Exercise brief:
Taking the listing below, restate word for word each line from the line with "سیاسی بیانیہ۔۔۔۔شہزاد عرفان" to the line with "Läs vår integritetspolicy", ends included, and stop there.

Records provided:
====

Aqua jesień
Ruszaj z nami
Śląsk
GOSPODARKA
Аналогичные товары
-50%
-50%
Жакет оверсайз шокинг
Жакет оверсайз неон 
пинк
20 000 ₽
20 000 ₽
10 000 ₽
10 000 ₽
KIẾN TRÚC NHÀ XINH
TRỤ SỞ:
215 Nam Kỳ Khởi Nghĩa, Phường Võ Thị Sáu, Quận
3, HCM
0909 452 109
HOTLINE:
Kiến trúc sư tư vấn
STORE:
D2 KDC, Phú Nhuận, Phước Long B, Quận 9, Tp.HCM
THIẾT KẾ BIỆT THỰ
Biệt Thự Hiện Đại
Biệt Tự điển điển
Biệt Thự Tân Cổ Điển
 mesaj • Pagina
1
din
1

====

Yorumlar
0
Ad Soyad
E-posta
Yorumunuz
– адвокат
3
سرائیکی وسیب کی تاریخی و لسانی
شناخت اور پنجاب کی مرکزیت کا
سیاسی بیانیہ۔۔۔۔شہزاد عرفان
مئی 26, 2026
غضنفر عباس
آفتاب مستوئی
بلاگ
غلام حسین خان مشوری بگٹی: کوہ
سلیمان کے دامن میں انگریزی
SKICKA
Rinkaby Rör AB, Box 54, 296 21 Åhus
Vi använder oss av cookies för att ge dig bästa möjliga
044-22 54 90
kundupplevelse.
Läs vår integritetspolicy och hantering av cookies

====

Exercise result:
سیاسی بیانیہ۔۔۔۔شہزاد عرفان
مئی 26, 2026
غضنفر عباس
آفتاب مستوئی
بلاگ
غلام حسین خان مشوری بگٹی: کوہ
سلیمان کے دامن میں انگریزی
SKICKA
Rinkaby Rör AB, Box 54, 296 21 Åhus
Vi använder oss av cookies för att ge dig bästa möjliga
044-22 54 90
kundupplevelse.
Läs vår integritetspolicy och hantering av cookies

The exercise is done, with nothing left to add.